Planned Outages are Still Outages



Don’t be fooled into thinking your site is highly available when it isn’t.

Planned and regular maintenance involving unavailable applications still counts against availability for those applications. After all, from your customer’s viewpoint, your application is still unavailable. The fact that you planned that it would be unavailable is not important to your customers.

I often hear companies using routine maintenance windows as an excuse. Usually, the argument goes like this:

“We have fantastic availability — our application never fails. That’s because we regularly perform system maintenance. What we do is this: we schedule routine, weekly, two hour maintenance windows and bring down our application during that time. We keep our availability high by doing maintenance during these windows. As a result, our application rarely goes down at an unexpected time.”

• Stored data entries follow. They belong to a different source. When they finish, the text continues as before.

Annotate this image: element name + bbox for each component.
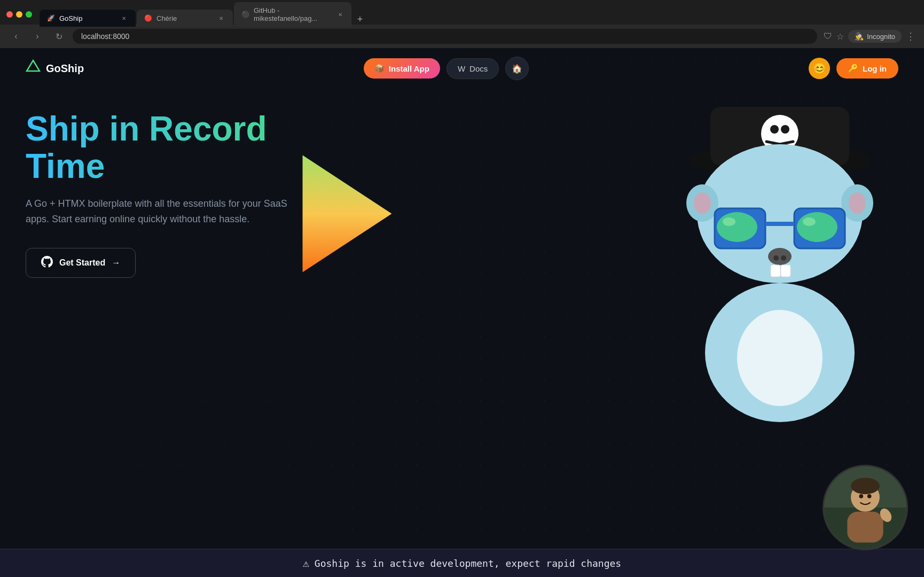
incognito-label: Incognito <box>867 33 895 41</box>
svg-point-6 <box>781 125 789 134</box>
svg-point-34 <box>867 494 872 498</box>
github-tab-close[interactable]: ✕ <box>336 10 344 19</box>
install-app-button[interactable]: 📦 Install App <box>364 58 440 79</box>
docs-icon: W <box>458 64 465 73</box>
svg-point-20 <box>803 217 816 226</box>
install-app-icon: 📦 <box>374 64 385 73</box>
address-bar-row: ‹ › ↻ localhost:8000 🛡 ☆ 🕵 Incognito ⋮ <box>0 25 924 48</box>
login-key-icon: 🔑 <box>848 64 858 73</box>
tab-goship[interactable]: 🚀 GoShip ✕ <box>40 10 136 27</box>
warning-icon: ⚠️ <box>303 557 309 570</box>
cherie-tab-close[interactable]: ✕ <box>217 14 225 22</box>
nav-center: 📦 Install App W Docs 🏠 <box>364 57 529 80</box>
video-person <box>824 466 906 549</box>
svg-point-32 <box>851 478 880 494</box>
new-tab-button[interactable]: + <box>353 12 367 27</box>
svg-point-18 <box>723 217 735 226</box>
docs-label: Docs <box>469 64 488 73</box>
tabs: 🚀 GoShip ✕ 🔴 Chérie ✕ ⚫ GitHub - mikeste… <box>40 2 863 27</box>
svg-point-21 <box>768 248 792 265</box>
address-bar[interactable]: localhost:8000 <box>73 29 817 44</box>
home-button[interactable]: 🏠 <box>505 57 529 80</box>
logo-text: GoShip <box>46 63 84 75</box>
docs-button[interactable]: W Docs <box>447 58 499 79</box>
incognito-pill: 🕵 Incognito <box>848 30 902 43</box>
address-text: localhost:8000 <box>81 32 129 41</box>
main-page: GoShip 📦 Install App W Docs 🏠 😊 🔑 Log <box>0 48 924 577</box>
user-avatar[interactable]: 😊 <box>809 58 830 79</box>
close-traffic-light[interactable] <box>6 11 13 18</box>
logo-icon <box>26 59 41 77</box>
warning-text: Goship is in active development, expect … <box>315 558 621 569</box>
goship-tab-favicon: 🚀 <box>47 14 55 22</box>
warning-bar: ⚠️ Goship is in active development, expe… <box>0 549 924 577</box>
get-started-button[interactable]: Get Started → <box>26 248 136 278</box>
tab-bar: 🚀 GoShip ✕ 🔴 Chérie ✕ ⚫ GitHub - mikeste… <box>0 0 924 25</box>
forward-button[interactable]: › <box>30 29 45 44</box>
install-app-label: Install App <box>389 64 429 73</box>
browser-nav-right: 🛡 ☆ 🕵 Incognito ⋮ <box>824 30 915 43</box>
svg-point-33 <box>859 494 863 498</box>
play-button-container[interactable] <box>278 134 417 294</box>
incognito-icon: 🕵 <box>855 32 864 41</box>
shield-icon: 🛡 <box>824 32 832 41</box>
cherie-tab-label: Chérie <box>156 14 177 22</box>
svg-point-13 <box>849 192 866 214</box>
gopher-mascot <box>668 91 892 422</box>
get-started-arrow: → <box>112 258 120 268</box>
home-icon: 🏠 <box>512 64 522 74</box>
svg-rect-24 <box>771 265 780 277</box>
tab-cherie[interactable]: 🔴 Chérie ✕ <box>137 10 233 27</box>
back-button[interactable]: ‹ <box>9 29 24 44</box>
svg-point-17 <box>717 212 757 242</box>
login-label: Log in <box>863 64 887 73</box>
login-button[interactable]: 🔑 Log in <box>836 58 898 79</box>
goship-tab-label: GoShip <box>59 14 82 22</box>
github-tab-favicon: ⚫ <box>241 11 249 18</box>
cherie-tab-favicon: 🔴 <box>144 14 152 22</box>
gopher-svg <box>668 91 892 422</box>
svg-point-23 <box>781 255 786 261</box>
navbar: GoShip 📦 Install App W Docs 🏠 😊 🔑 Log <box>0 48 924 89</box>
tab-github[interactable]: ⚫ GitHub - mikestefanello/pag... ✕ <box>234 2 351 27</box>
github-tab-label: GitHub - mikestefanello/pag... <box>254 6 332 22</box>
svg-point-27 <box>737 310 823 406</box>
get-started-label: Get Started <box>59 258 105 268</box>
refresh-button[interactable]: ↻ <box>51 29 66 44</box>
svg-marker-0 <box>27 60 40 71</box>
fullscreen-traffic-light[interactable] <box>26 11 32 18</box>
svg-point-22 <box>773 255 779 261</box>
nav-right-section: 😊 🔑 Log in <box>809 58 898 79</box>
star-icon[interactable]: ☆ <box>836 32 844 42</box>
svg-rect-16 <box>765 222 794 226</box>
menu-icon[interactable]: ⋮ <box>906 30 915 42</box>
svg-rect-25 <box>781 265 790 277</box>
browser-chrome: 🚀 GoShip ✕ 🔴 Chérie ✕ ⚫ GitHub - mikeste… <box>0 0 924 48</box>
get-started-github-icon <box>41 256 53 270</box>
hero-subtitle: A Go + HTMX boilerplate with all the ess… <box>26 196 293 227</box>
svg-rect-31 <box>847 512 883 543</box>
goship-tab-close[interactable]: ✕ <box>120 14 128 22</box>
svg-point-5 <box>770 125 779 134</box>
svg-point-11 <box>694 192 711 214</box>
logo[interactable]: GoShip <box>26 59 84 77</box>
traffic-lights <box>6 11 32 18</box>
svg-marker-1 <box>303 155 392 272</box>
svg-point-19 <box>797 212 837 242</box>
minimize-traffic-light[interactable] <box>16 11 22 18</box>
play-button-triangle[interactable] <box>288 150 406 278</box>
video-overlay <box>823 465 908 550</box>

The problem is the customer who wants to use your application during the maintenance window is still unsatisfied. Your customer’s application use is not governed by your arbitrary maintenance windows. Just because you’ve scheduled regular maintenance doesn’t mean the customer is okay with your application being down at that time.

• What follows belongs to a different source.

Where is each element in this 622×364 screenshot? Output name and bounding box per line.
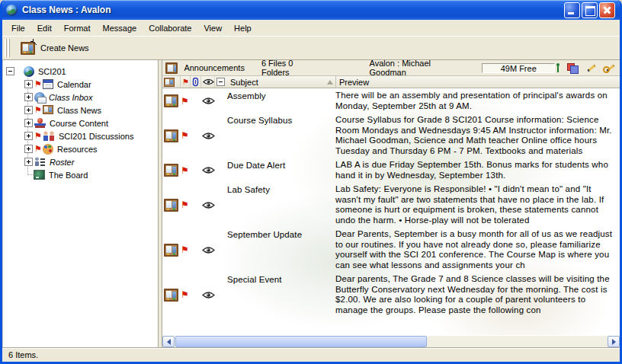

As a result, if you routinely bring your application down for a weekly, two-hour maintenance window, your availability is not 100%. Instead, you have two hours of downtime every week, even if everything goes well. Two hours of downtime a week means your availability is, at most, only 98.8%. Your application is down, by design, over 1% of the time.

98.8% availability is horrible for a modern digital application. A modern digital application should have at least 99%, or 99.9% availability…that’s only two 9’s or three 9’s availability. Even these numbers are modest requirements. Depending on your customer needs and industry expectations, your planned availability may need to be 99.99% or higher. But 98.8%? By almost any measure, that is just plain horrible.

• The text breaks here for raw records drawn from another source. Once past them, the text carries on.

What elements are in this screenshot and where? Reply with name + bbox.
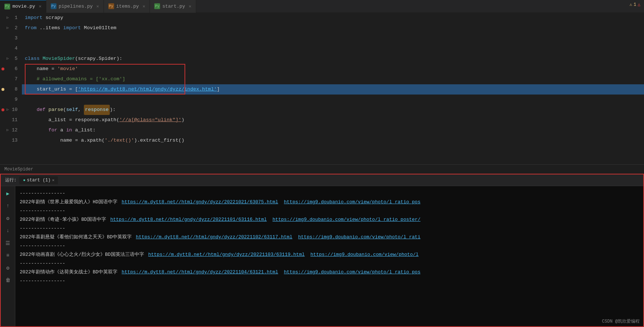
warning-count: ⚠ 1 △ [629, 2, 640, 7]
console-line-10: ---------------- [20, 277, 639, 285]
tab-pipelines-py[interactable]: Py pipelines.py ✕ [46, 0, 104, 13]
movie-link-5a[interactable]: https://m.dytt8.net//html/gndy/dyzz/2022… [136, 233, 292, 242]
line-13: 13 [0, 135, 18, 146]
code-line-6: name = 'movie' [22, 64, 644, 74]
code-line-1: import scrapy [22, 13, 644, 23]
fold-icon-12[interactable]: ▷ [7, 125, 9, 135]
code-line-9 [22, 95, 644, 105]
code-line-2: from ..items import Movie01Item [22, 23, 644, 33]
warning-icon: ⚠ [629, 2, 632, 7]
line-1: ▷ 1 [0, 13, 18, 23]
line-4: 4 [0, 43, 18, 54]
error-icon: △ [638, 2, 640, 7]
console-line-8: ---------------- [20, 259, 639, 268]
code-line-8: start_urls = ['https://m.dytt8.net/html/… [22, 84, 644, 95]
movie-link-7a[interactable]: https://m.dytt8.net//html/gndy/dyzz/2022… [148, 250, 304, 259]
console-line-4: ---------------- [20, 224, 639, 233]
tab-close-items[interactable]: ✕ [143, 4, 145, 9]
breakpoint-6[interactable] [1, 68, 4, 70]
trash-button[interactable]: 🗑 [4, 276, 12, 285]
movie-link-7b[interactable]: https://img9.doubanio.com/view/photo/l [310, 250, 418, 259]
code-line-7: # allowed_domains = ['xx.com'] [22, 74, 644, 84]
movie-link-1b[interactable]: https://img9.doubanio.com/view/photo/l_r… [284, 198, 420, 207]
bottom-panel: 运行: ● start (1) ✕ ▶ ↑ ⚙ ↓ ☰ ≡ ⚙ 🗑 ------… [0, 174, 644, 327]
tab-label-start: start.py [162, 4, 185, 9]
line-3: 3 [0, 33, 18, 43]
console-line-6: ---------------- [20, 242, 639, 250]
list-button[interactable]: ☰ [4, 239, 12, 247]
tab-icon-start: Py [154, 3, 160, 9]
movie-text-9: 2022年剧情动作《达荷美女战士》BD中英双字 [20, 268, 120, 277]
run-tab-label: start (1) [27, 178, 51, 183]
line-gutter: ▷ 1 ▷ 2 3 4 ▷ 5 6 7 8 9 ▷ 10 11 ▷ [0, 13, 22, 164]
tab-close-pipelines[interactable]: ✕ [96, 4, 99, 9]
code-line-13: name = a.xpath('./text()').extract_first… [22, 135, 644, 146]
run-tab-close[interactable]: ✕ [52, 178, 55, 182]
filter-button[interactable]: ⚙ [4, 263, 12, 272]
line-5: ▷ 5 [0, 54, 18, 64]
tab-label-pipelines: pipelines.py [59, 4, 93, 9]
dashes-10: ---------------- [20, 277, 65, 285]
scroll-up-button[interactable]: ↑ [4, 201, 12, 210]
warning-label: 1 [634, 2, 636, 7]
run-tab-dot: ● [23, 178, 26, 182]
tab-bar: Py movie.py ✕ Py pipelines.py ✕ Py items… [0, 0, 644, 13]
line-11: 11 [0, 115, 18, 125]
breadcrumb-text: MovieSpider [4, 167, 33, 172]
movie-link-3b[interactable]: https://img9.doubanio.com/view/photo/l_r… [272, 215, 420, 224]
fold-icon-2[interactable]: ▷ [7, 23, 9, 33]
tab-icon-movie: Py [4, 4, 10, 9]
tab-items-py[interactable]: Py items.py ✕ [104, 0, 150, 13]
code-line-4 [22, 43, 644, 54]
movie-text-7: 2022年动画喜剧《心心之火/烈火少女》BD国英法三语中字 [20, 250, 147, 259]
panel-body: ▶ ↑ ⚙ ↓ ☰ ≡ ⚙ 🗑 ---------------- 2022年剧情… [1, 186, 643, 326]
code-area[interactable]: import scrapy from ..items import Movie0… [22, 13, 644, 164]
movie-text-5: 2022年喜剧悬疑《看他们如何逃之夭夭》BD中英双字 [20, 233, 135, 242]
movie-text-1: 2022年剧情《世界上最爱我的人》HD国语中字 [20, 198, 120, 207]
movie-link-5b[interactable]: https://img9.doubanio.com/view/photo/l_r… [298, 233, 420, 242]
fold-icon-1[interactable]: ▷ [7, 13, 9, 23]
console-line-0: ---------------- [20, 189, 639, 198]
line-9: 9 [0, 95, 18, 105]
console-line-1: 2022年剧情《世界上最爱我的人》HD国语中字 https://m.dytt8.… [20, 198, 639, 207]
run-label: 运行: [5, 177, 16, 183]
run-tab[interactable]: ● start (1) ✕ [19, 176, 58, 184]
fold-icon-10[interactable]: ▷ [7, 105, 9, 115]
movie-link-1a[interactable]: https://m.dytt8.net//html/gndy/dyzz/2022… [122, 198, 278, 207]
fold-icon-5[interactable]: ▷ [7, 54, 9, 64]
dashes-2: ---------------- [20, 207, 65, 215]
code-line-12: for a in a_list: [22, 125, 644, 135]
code-line-10: def parse(self, response): [22, 105, 644, 115]
console-line-9: 2022年剧情动作《达荷美女战士》BD中英双字 https://m.dytt8.… [20, 268, 639, 277]
movie-link-3a[interactable]: https://m.dytt8.net//html/gndy/dyzz/2022… [110, 215, 267, 224]
console-line-2: ---------------- [20, 207, 639, 215]
breakpoint-10[interactable] [1, 108, 4, 111]
panel-header: 运行: ● start (1) ✕ [1, 174, 643, 186]
panel-toolbar: ▶ ↑ ⚙ ↓ ☰ ≡ ⚙ 🗑 [1, 186, 15, 326]
scroll-down-button[interactable]: ↓ [4, 226, 12, 235]
dashes-0: ---------------- [20, 189, 65, 198]
csdn-watermark: CSDN @凯欣爱编程 [602, 318, 640, 324]
movie-link-9b[interactable]: https://img9.doubanio.com/view/photo/l_r… [284, 268, 420, 277]
dashes-6: ---------------- [20, 242, 65, 250]
line-2: ▷ 2 [0, 23, 18, 33]
console-line-7: 2022年动画喜剧《心心之火/烈火少女》BD国英法三语中字 https://m.… [20, 250, 639, 259]
console-output: ---------------- 2022年剧情《世界上最爱我的人》HD国语中字… [15, 186, 643, 326]
tab-close-start[interactable]: ✕ [189, 4, 191, 9]
tab-start-py[interactable]: Py start.py ✕ [150, 0, 196, 13]
settings-button[interactable]: ⚙ [4, 214, 12, 223]
line-12: ▷ 12 [0, 125, 18, 135]
line-10: ▷ 10 [0, 105, 18, 115]
tab-movie-py[interactable]: Py movie.py ✕ [0, 0, 46, 13]
movie-link-9a[interactable]: https://m.dytt8.net//html/gndy/dyzz/2022… [122, 268, 278, 277]
tab-icon-pipelines: Py [51, 3, 57, 9]
code-line-5: class MovieSpider(scrapy.Spider): [22, 54, 644, 64]
movie-text-3: 2022年剧情《奇迹·笨小孩》BD国语中字 [20, 215, 109, 224]
console-line-5: 2022年喜剧悬疑《看他们如何逃之夭夭》BD中英双字 https://m.dyt… [20, 233, 639, 242]
wrap-button[interactable]: ≡ [4, 251, 12, 260]
run-button[interactable]: ▶ [4, 189, 12, 198]
tab-icon-items: Py [108, 3, 114, 9]
tab-close-movie[interactable]: ✕ [39, 4, 41, 9]
tab-label-items: items.py [116, 4, 139, 9]
breadcrumb: MovieSpider [0, 164, 644, 174]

Yet, without having a single failure of your application, the best your organization can achieve by scheduling routine maintenance like this is 98.8% availability. Planned maintenance hurts nearly as much as unplanned outages. If your customer needs your application to be available and it isn’t, your customer has a negative experience. It doesn’t matter whether or not you planned for the outage.

You might be thinking: “But we have our maintenance window in the middle of the night when nobody is using our application.” Again, depending on your application and the customer’s usage patterns, this isn’t a good solution either. Modern digital applications are more and more global entities, needing to be operational in multiple time zones with different peak usage periods. Additionally, most applications don’t have a time when they aren’t needed at all. Even low usage means there are dissatisfied customers during a planned outage. Now, some applications might be able to get away with being down during true zero-usage times, but this situation is becoming rarer and rarer. Modern applications, by definition, are almost universally expected to be operational 24x7.

Additionally, you may not always know how your planned downtime can be interpreted by your customers. Case in point: I once owned a smart thermostat in my home that was provided by a major heating and cooling provider. One day, I received an email from them giving me a planned maintenance availability schedule for a major upgrade they were performing. The message warned me that they were going to be updating their backend systems over the next several months. During that time, they would be routinely bringing down their backend application at random (non-deterministic) times during each day to perform changes. They wanted to warn me so that I could “adjust my expectations accordingly.”

They, of course, apologized in advance for any inconvenience the scheduled downtime would cause. Of course, while this plan felt good to the company since they were keeping customers informed of what was going on, in fact, the plan they outlined was completely unacceptable from a customer standpoint. Consider this: what they were essentially telling me is that they would bring down their application, by design, at random times every day for several months. This is the definition of a planned poor customer experience.

That weekend, I replaced the thermostat with a different one from a different company. I will never deal with that original company again. Their “plan” cost them a customer and probably many more customers.

Poor availability — planned or unplanned — costs you business.

What’s the alternative? It’s actually quite clear: strive to perform zero-downtime upgrades and system maintenance. Build your application with high availability built in, and you never need to have planned downtime. While this may not be easy or even possible for some existing legacy applications, it is definitely doable for all new modern applications, and it is something you can strive for during all your application modernization upgrades.